AI is raising new questions about the technology and legally protected intellectual property rights


Three artists are suing the developer of an artificial intelligence application that allows users to generate professional-quality artwork in the style of the artists.

None of the creators of the application, Stable Diffusion, had reached out to the artists themselves to obtain consent or offer compensation, according to a report from Buzzfeed News.

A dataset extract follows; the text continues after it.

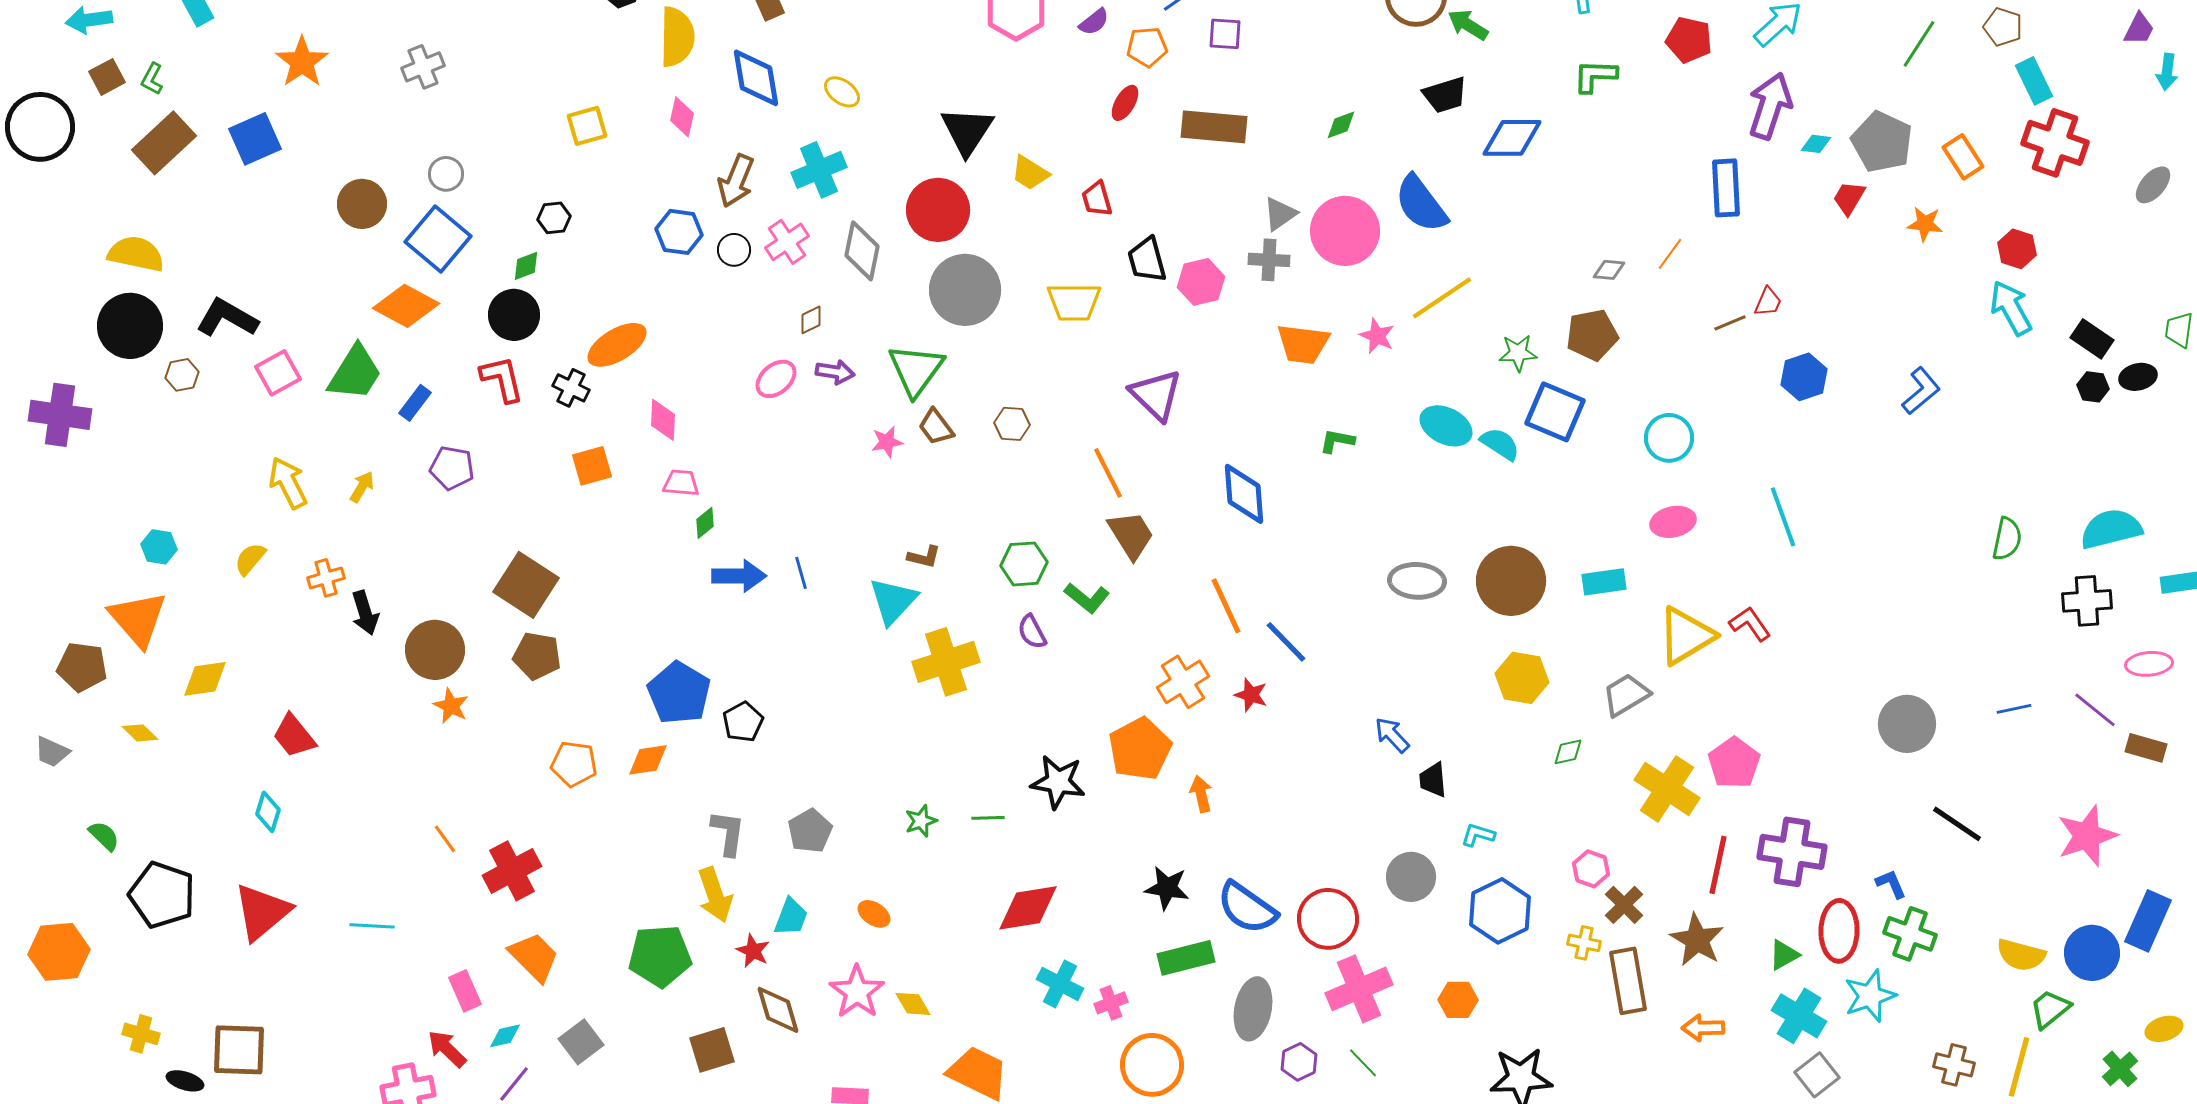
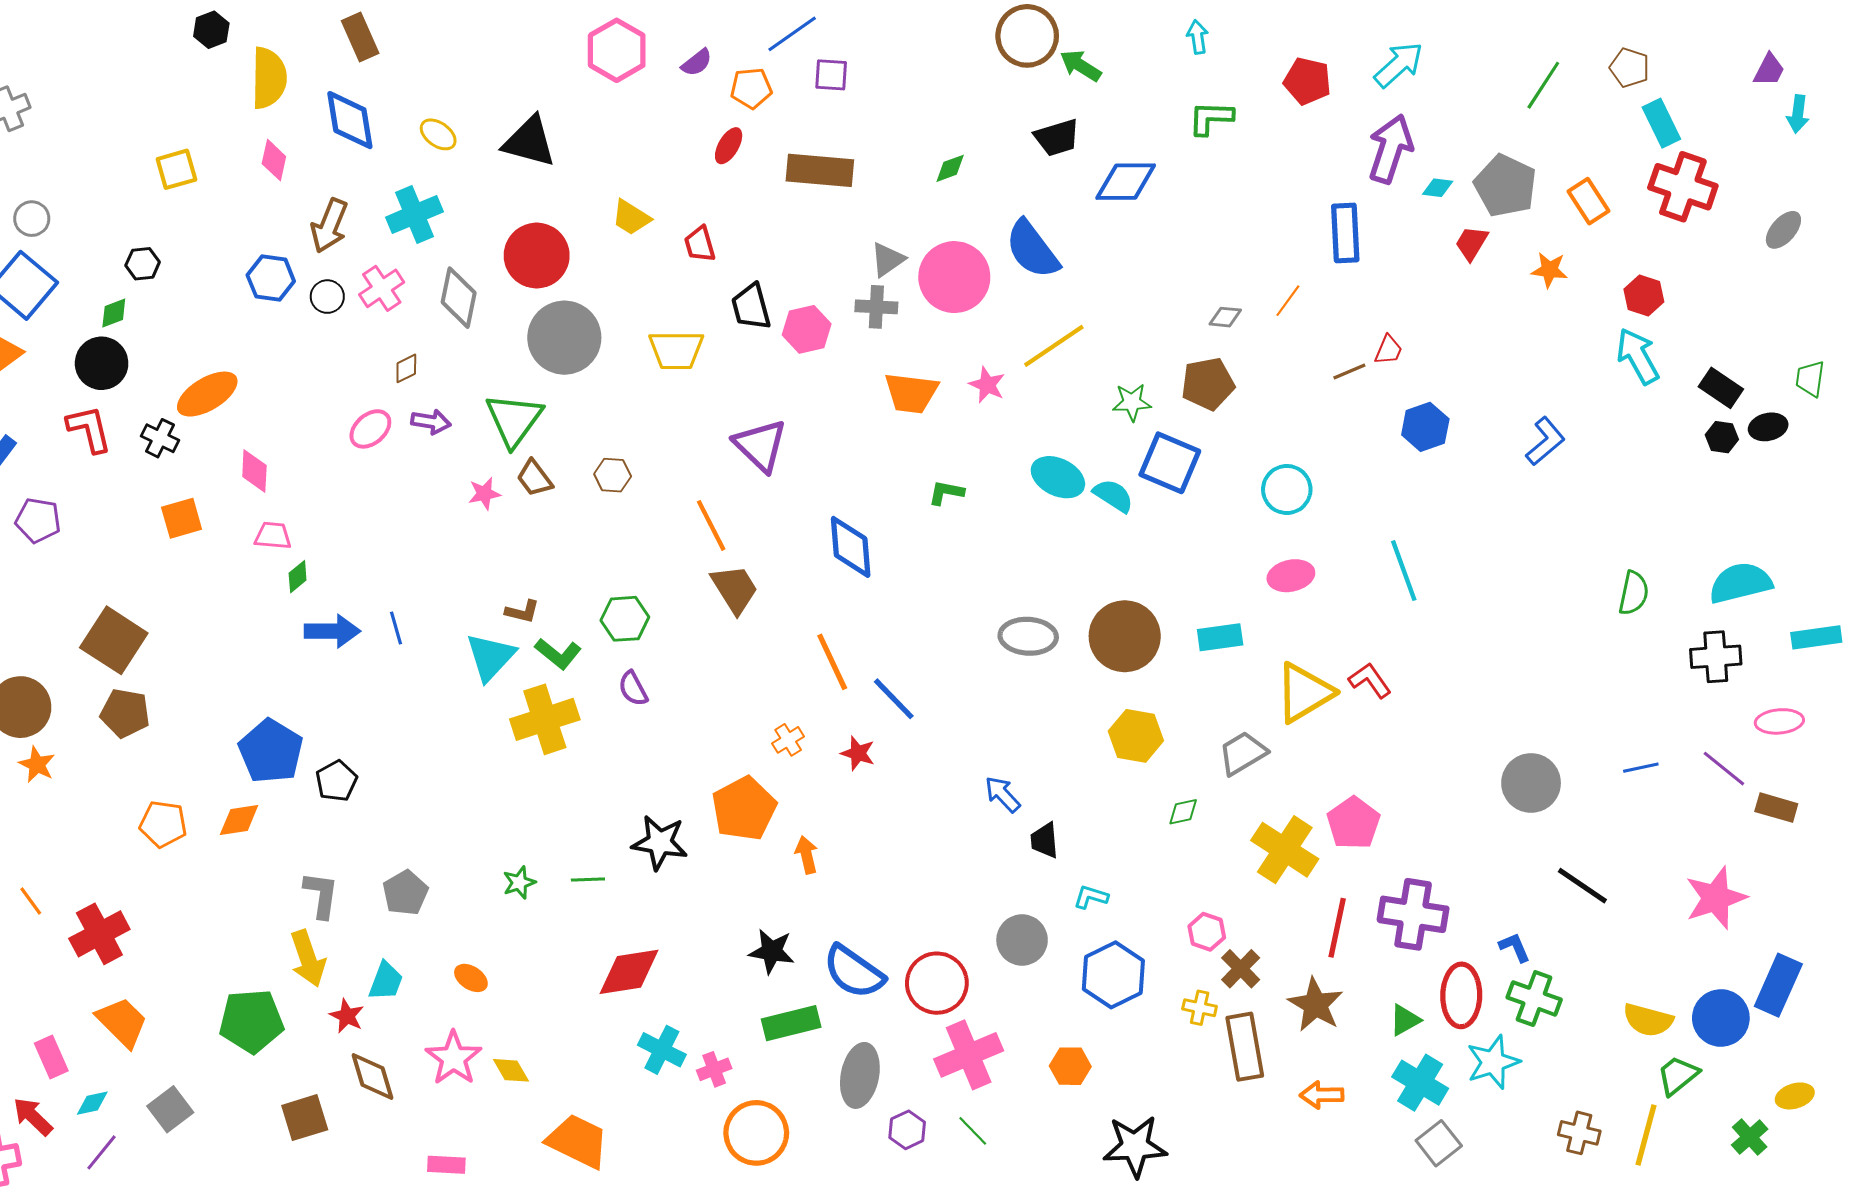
black triangle: (967, 131) -> (529, 142), moved, turned -48
green L-shape: (1087, 598) -> (558, 654), moved
orange cross: (1183, 682) -> (788, 740), size x0.6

“This [tech] effectively destroys an entire career path made up of the most talented and passionate living artists today,” Kelly McKernan, a single 36-year-old mother whose style was used to program Stable Diffusion, told BuzzFeed News. “This development accelerates the scarcity of independent artists like me.”

The market for AI technologies is set to explode in 2023, automating functions and activities that humans have historically performed. So disruptive is AI technology that computing giant Microsoft has announced plans to layoff as many as 10,000 employees in the first quarter of 2023, seeking to replace those workers with AI.

Technological advancements always bring about paradigm shifts forcing people to adapt and work in new ways. But, building AI systems to generate creative content based on algorithms written patterned after a third-party’s intellectual property opens up legal and ethical questions for an industry that is just taking off.

McKernan is one of three plaintiffs seeking damages in a class-action lawsuit against Stability AI, the company that built Stable Diffusion, for having “downloaded or otherwise acquired copies of billions of copyrighted images without permission to create Stable Diffusion,” according to the legal filing.

The images generated by the AI program now compete in the marketplace with the original images, lawyers for the artists argue.

“Until now, when a purchaser seeks a new image ‘in the style’ of a given artist, they must pay to commission or license an original image from that artist,” according to the lawsuit. “Now, those purchasers can use the artist’s works contained in Stable Diffusion along with the artist’s name to generate new works in the artist’s style without compensating the artist at all.”

“Artists have a right to say what happens to their hard-earned works,” Sarah Andersen, a 30-year-old plaintiff in the lawsuit, told BuzzFeed News. “It’s clear from the way AI generators rolled out that there was never any consideration given to artists, our wishes, or our rights, and this is our only option to be heard.”

Lawyers for the artists claim AI that copies the style of a specific creator amounts to “theft” and that Stability AI has appropriated the artists’ statutorily protected intellectual property for commercial gain.

The artists are seeking a jury trial, as well as unspecified damages.